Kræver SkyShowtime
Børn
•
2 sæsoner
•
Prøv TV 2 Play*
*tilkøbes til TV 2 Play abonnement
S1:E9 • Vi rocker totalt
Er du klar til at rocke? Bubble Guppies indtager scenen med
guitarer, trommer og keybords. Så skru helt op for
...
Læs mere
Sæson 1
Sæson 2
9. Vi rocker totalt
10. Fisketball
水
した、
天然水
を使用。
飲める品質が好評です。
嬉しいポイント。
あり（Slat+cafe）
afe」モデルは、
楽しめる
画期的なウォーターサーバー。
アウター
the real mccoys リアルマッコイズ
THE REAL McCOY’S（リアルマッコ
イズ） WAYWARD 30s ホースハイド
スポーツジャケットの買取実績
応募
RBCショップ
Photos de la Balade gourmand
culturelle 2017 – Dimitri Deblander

::::::::

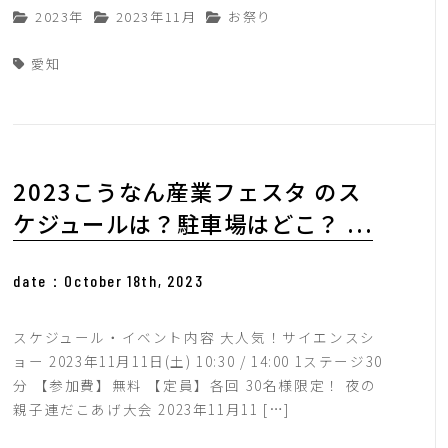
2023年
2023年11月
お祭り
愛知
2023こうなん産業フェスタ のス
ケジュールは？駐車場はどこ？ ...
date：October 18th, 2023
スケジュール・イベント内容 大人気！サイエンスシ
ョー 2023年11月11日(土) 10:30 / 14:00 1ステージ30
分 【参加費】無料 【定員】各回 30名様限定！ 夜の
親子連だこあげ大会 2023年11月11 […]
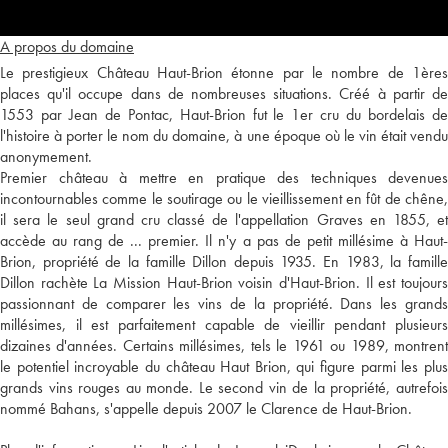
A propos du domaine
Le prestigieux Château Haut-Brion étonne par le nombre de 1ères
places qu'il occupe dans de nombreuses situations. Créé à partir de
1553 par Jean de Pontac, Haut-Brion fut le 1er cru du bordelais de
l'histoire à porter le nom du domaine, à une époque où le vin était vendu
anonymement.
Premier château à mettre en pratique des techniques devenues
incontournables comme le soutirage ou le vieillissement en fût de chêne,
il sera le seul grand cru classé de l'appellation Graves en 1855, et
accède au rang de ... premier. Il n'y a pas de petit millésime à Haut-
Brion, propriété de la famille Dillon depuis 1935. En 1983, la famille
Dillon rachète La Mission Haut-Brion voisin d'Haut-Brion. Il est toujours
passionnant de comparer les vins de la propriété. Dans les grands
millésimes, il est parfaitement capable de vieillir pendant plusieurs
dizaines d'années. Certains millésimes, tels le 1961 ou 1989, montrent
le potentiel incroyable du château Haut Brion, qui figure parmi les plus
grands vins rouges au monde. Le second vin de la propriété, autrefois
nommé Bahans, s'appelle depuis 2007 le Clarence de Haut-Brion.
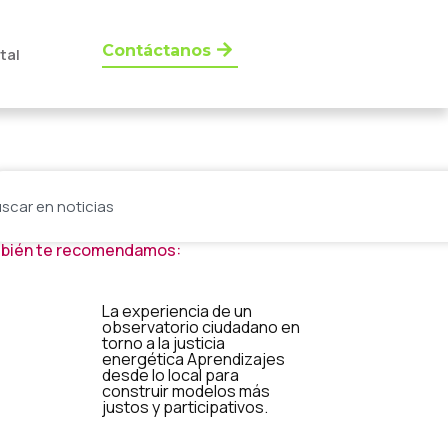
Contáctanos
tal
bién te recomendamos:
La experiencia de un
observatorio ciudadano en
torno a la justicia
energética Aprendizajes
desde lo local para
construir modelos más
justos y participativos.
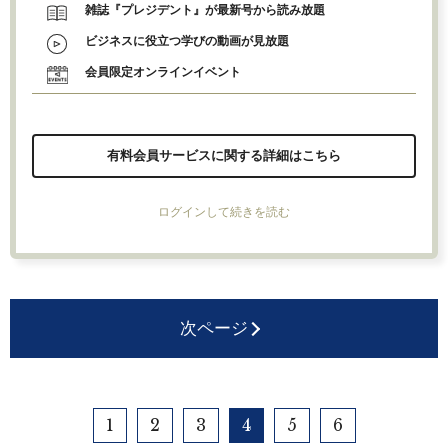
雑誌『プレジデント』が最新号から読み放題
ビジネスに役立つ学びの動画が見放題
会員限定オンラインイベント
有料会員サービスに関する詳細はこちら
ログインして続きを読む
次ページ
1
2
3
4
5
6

::::::::

■ WHAT YOU NEED TO DO
Where does the word "depuis" show up in the material? Copy out each line that has it.

■ RESULT
Brion, propriété de la famille Dillon depuis 1935. En 1983, la famille
nommé Bahans, s'appelle depuis 2007 le Clarence de Haut-Brion.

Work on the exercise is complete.